Lucien520/Qwen2.5-1.5B-Open-R1-GRPO
Lucien520/Qwen2.5-1.5B-Open-R1-GRPO is a 1.5 billion parameter language model fine-tuned using the GRPO method, which is designed to enhance mathematical reasoning capabilities. This model leverages the Qwen2.5 architecture and is specifically optimized for tasks requiring robust mathematical problem-solving. It is suitable for applications where strong numerical and logical reasoning are critical, building upon the DeepSeekMath research. The model has a context length of 131072 tokens.
Loading preview...
Model Overview
Lucien520/Qwen2.5-1.5B-Open-R1-GRPO is a 1.5 billion parameter language model based on the Qwen2.5 architecture. This model has been fine-tuned using the GRPO (Gradient-based Reward Policy Optimization) method, as introduced in the research paper DeepSeekMath: Pushing the Limits of Mathematical Reasoning in Open Language Models.
Key Characteristics
- Parameter Count: 1.5 billion parameters.
- Training Method: Utilizes GRPO, a technique aimed at improving mathematical reasoning.
- Frameworks: Trained with TRL (Transformer Reinforcement Learning) version 0.18.0, Transformers 4.52.3, Pytorch 2.6.0, Datasets 4.4.1, and Tokenizers 0.21.4.

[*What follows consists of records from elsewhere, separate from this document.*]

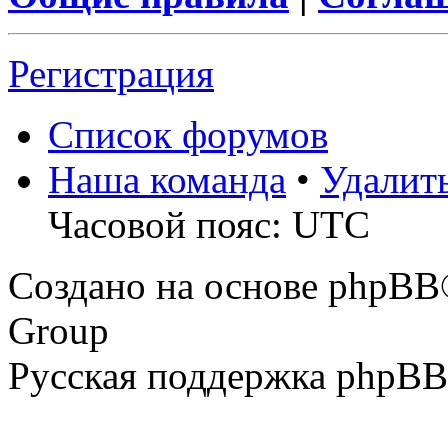
Регистрация
Список форумов
Наша команда
•
Удалит
Часовой пояс: UTC
Создано на основе phpBB
Group
Русская поддержка phpBB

- Context Length: Supports a substantial context length of 131072 tokens.
Intended Use Cases
This model is particularly well-suited for applications that demand strong mathematical and logical reasoning. Its fine-tuning with GRPO suggests an optimization for tasks such as:
- Solving mathematical problems.
- Generating logical explanations for numerical concepts.
- Assisting in scientific or engineering calculations where reasoning is paramount.